§ **Records provided**

= Beginning of Section =

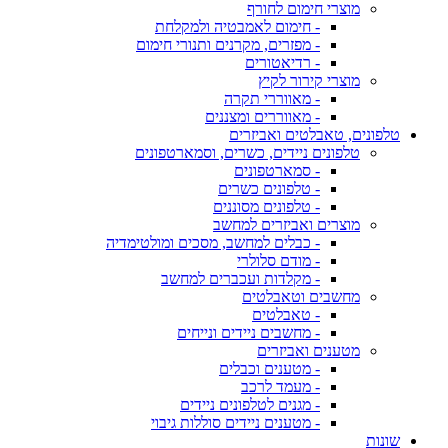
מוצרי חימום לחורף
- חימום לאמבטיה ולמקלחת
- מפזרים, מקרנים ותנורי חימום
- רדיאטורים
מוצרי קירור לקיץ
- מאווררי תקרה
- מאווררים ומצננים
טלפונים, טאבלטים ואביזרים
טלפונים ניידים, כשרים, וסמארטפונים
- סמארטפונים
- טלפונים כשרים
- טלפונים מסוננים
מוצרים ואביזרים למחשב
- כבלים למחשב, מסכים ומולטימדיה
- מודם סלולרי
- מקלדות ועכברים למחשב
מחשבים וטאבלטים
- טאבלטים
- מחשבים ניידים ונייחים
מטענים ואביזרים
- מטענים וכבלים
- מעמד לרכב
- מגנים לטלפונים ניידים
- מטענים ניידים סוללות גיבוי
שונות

= End of Section =
= Beginning of Section =

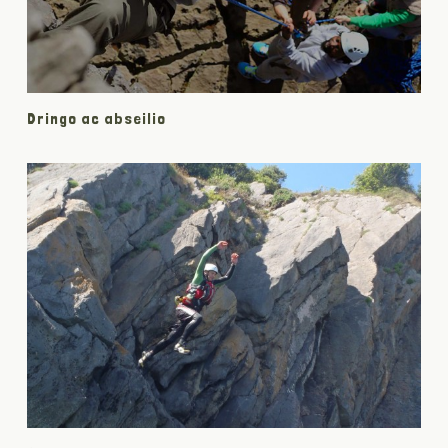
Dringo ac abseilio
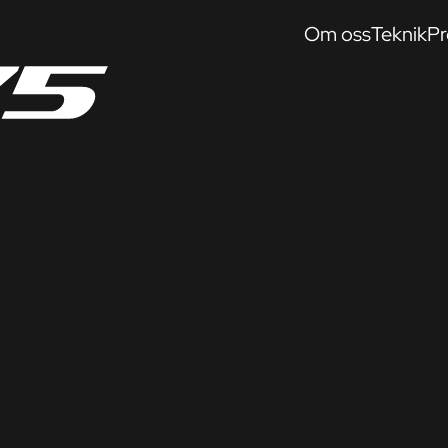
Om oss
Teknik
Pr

= End of Section =

§ **Assigned task**
Give the number of lines in the records where the word "חימום" shows up. Nothing else belongs in the reply.

§ **Written answer**
3